INPUT>
^^^^
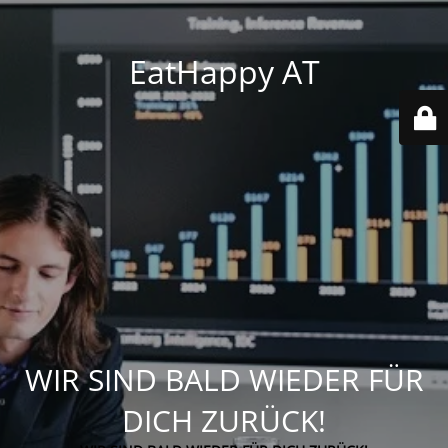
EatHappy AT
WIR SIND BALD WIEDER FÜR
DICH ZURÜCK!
^^^^
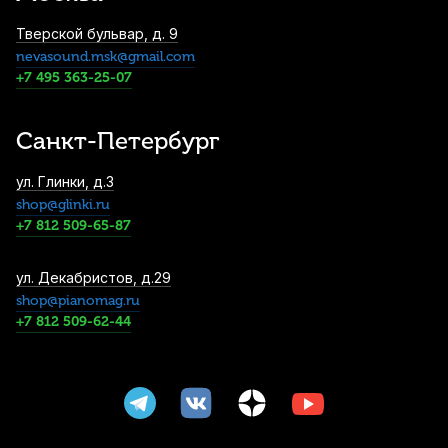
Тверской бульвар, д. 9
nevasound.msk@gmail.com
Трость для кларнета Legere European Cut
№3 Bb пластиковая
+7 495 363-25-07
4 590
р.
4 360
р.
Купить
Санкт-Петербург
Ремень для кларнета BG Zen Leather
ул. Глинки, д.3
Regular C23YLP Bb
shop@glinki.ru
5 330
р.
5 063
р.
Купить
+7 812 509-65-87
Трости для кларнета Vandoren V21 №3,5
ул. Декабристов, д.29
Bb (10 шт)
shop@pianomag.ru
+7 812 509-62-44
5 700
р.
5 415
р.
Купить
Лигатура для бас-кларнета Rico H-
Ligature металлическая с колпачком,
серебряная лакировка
^^^^
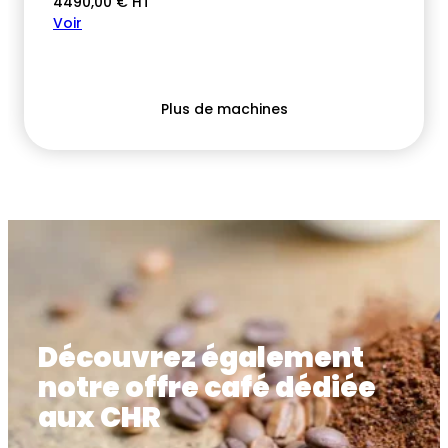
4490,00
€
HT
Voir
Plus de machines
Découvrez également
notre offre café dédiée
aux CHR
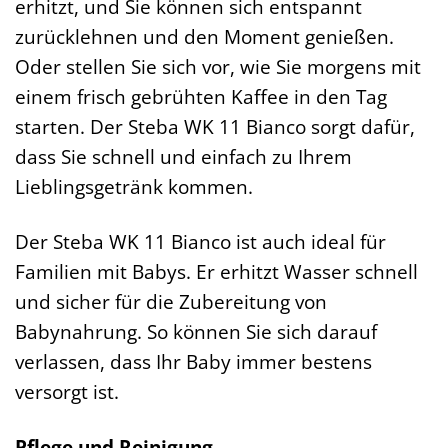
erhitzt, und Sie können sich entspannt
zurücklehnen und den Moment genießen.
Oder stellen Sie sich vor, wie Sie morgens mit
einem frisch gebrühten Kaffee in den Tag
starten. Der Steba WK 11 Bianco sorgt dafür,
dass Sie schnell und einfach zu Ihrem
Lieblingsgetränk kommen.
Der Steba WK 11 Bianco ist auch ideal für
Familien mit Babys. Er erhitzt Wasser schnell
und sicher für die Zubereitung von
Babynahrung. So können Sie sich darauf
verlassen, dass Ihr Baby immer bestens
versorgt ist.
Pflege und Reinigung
^^^^
TASK OBJECTIVE> Every line in the records above that contains the word "erhitzt" should be copied out.

PROBLEM SOLUTION>
erhitzt, und Sie können sich entspannt
Familien mit Babys. Er erhitzt Wasser schnell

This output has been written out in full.